[Data items]

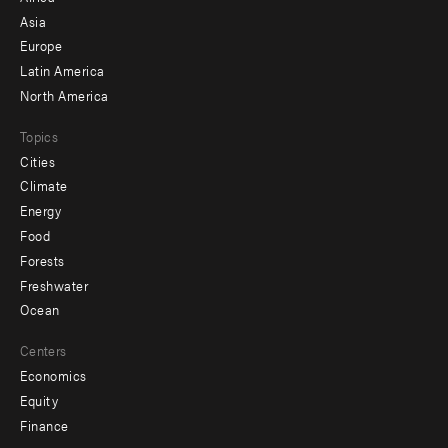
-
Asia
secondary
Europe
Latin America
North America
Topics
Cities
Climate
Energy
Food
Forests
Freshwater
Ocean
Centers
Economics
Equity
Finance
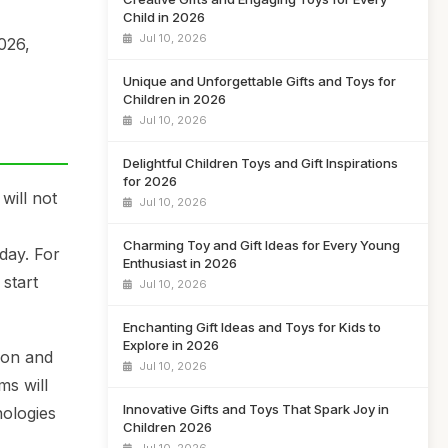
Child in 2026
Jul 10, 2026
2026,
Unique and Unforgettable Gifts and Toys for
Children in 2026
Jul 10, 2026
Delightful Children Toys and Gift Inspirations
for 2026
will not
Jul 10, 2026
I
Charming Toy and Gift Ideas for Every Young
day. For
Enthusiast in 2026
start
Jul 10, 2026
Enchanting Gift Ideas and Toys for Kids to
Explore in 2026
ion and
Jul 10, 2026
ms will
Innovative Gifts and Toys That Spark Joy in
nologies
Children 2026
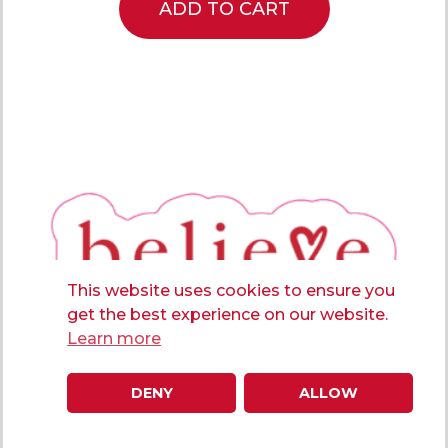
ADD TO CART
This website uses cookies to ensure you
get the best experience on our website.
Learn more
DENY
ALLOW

• [What is expected]
Please print all the entries exactly as written, but drop the pictures.

• [Answer space]
-
Asia
secondary
Europe
Latin America
North America
Topics
Cities
Climate
Energy
Food
Forests
Freshwater
Ocean
Centers
Economics
Equity
Finance
Child in 2026
Jul 10, 2026
2026,
Unique and Unforgettable Gifts and Toys for
Children in 2026
Jul 10, 2026
Delightful Children Toys and Gift Inspirations
for 2026
will not
Jul 10, 2026
I
Charming Toy and Gift Ideas for Every Young
day. For
Enthusiast in 2026
start
Jul 10, 2026
Enchanting Gift Ideas and Toys for Kids to
Explore in 2026
ion and
Jul 10, 2026
ms will
Innovative Gifts and Toys That Spark Joy in
nologies
Children 2026
ADD TO CART
This website uses cookies to ensure you
get the best experience on our website.
Learn more
DENY
ALLOW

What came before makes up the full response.